I built a browser-based document assistant to see how far I could push private, session-local Q&A over PDFs and text: chunking, embeddings, vector retrieval, and a Llama-3–class model for answers—without sending document content to a third-party app beyond the inference API I chose for the experiment.
Screen capture of the prototype: upload, question, and grounded-style answers over in-session documents.
What I shipped
- Ingestion pipeline — PDF/text handling with cleanup and chunking suitable for retrieval (LangChain-style orchestration, PyPDF, custom normalization).
- Retrieval stack — M2-BERT embeddings with FAISS for search over chunks; prompt assembly so the LLM works from retrieved context.
- Reasoning layer — Llama-3-70B via Together AI for answer generation in early iterations.

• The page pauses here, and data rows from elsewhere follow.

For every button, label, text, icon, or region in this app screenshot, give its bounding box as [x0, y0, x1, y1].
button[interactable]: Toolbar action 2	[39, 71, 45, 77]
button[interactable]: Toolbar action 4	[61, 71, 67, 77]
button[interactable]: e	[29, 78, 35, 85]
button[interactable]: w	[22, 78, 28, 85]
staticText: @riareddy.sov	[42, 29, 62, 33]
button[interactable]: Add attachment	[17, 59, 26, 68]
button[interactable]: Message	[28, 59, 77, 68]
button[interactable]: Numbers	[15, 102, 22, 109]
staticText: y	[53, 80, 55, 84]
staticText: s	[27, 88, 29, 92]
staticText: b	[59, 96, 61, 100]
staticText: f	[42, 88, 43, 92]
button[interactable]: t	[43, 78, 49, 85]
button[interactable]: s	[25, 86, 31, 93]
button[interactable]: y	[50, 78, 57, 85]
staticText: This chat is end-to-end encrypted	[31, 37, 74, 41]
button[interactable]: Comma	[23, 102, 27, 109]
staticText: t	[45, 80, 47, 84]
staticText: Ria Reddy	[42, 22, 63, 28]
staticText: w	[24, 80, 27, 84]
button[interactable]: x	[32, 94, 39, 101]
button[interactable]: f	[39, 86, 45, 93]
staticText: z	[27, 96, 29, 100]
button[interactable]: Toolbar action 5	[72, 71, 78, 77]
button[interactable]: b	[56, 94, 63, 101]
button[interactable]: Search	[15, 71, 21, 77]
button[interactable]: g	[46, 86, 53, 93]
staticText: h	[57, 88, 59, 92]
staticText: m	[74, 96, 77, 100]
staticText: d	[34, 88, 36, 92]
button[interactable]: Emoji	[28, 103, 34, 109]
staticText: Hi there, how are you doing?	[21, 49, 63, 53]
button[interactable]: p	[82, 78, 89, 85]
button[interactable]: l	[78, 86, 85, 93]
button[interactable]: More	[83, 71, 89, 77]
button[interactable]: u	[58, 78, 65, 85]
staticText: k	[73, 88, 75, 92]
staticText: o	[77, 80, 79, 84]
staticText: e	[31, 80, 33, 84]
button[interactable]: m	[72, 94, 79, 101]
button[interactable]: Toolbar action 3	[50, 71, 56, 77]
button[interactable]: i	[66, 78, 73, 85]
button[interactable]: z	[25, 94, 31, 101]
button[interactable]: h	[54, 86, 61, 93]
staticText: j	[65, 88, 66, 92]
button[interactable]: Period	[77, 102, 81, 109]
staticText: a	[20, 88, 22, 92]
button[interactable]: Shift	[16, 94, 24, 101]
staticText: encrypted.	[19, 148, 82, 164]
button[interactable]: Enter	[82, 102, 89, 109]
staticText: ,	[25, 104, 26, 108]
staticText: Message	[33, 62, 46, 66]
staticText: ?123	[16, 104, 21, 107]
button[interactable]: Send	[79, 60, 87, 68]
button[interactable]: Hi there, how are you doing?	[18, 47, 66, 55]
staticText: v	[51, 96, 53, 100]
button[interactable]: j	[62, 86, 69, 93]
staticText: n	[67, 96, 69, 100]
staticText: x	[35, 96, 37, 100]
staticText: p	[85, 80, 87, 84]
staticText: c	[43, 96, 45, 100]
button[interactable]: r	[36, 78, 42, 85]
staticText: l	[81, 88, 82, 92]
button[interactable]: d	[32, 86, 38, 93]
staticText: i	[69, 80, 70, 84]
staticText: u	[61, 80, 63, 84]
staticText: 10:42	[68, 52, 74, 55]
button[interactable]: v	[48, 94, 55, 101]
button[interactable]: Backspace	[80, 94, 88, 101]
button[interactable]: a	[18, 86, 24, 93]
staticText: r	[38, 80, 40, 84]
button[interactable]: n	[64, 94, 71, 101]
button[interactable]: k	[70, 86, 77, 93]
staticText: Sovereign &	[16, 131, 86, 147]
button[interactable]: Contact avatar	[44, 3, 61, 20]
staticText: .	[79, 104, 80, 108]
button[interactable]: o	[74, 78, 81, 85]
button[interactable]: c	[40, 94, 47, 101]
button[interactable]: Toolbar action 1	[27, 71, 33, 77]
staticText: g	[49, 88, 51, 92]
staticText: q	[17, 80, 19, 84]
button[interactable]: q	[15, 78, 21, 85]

- Hosting — AWS serverless-style deployment with scaling in mind for bursty use.
What I learned
- End-to-end RAG is less about the headline model and more about chunk boundaries, embedding quality, and failure modes when retrieval misses.
- Keeping sessions scoped and documents client/session-bound is doable, but latency and cost trade-offs are real at moderate scale.
This was a personal build for practice and portfolio; it is not a product launch. A public demo URL may follow if I revisit hosting and terms of use.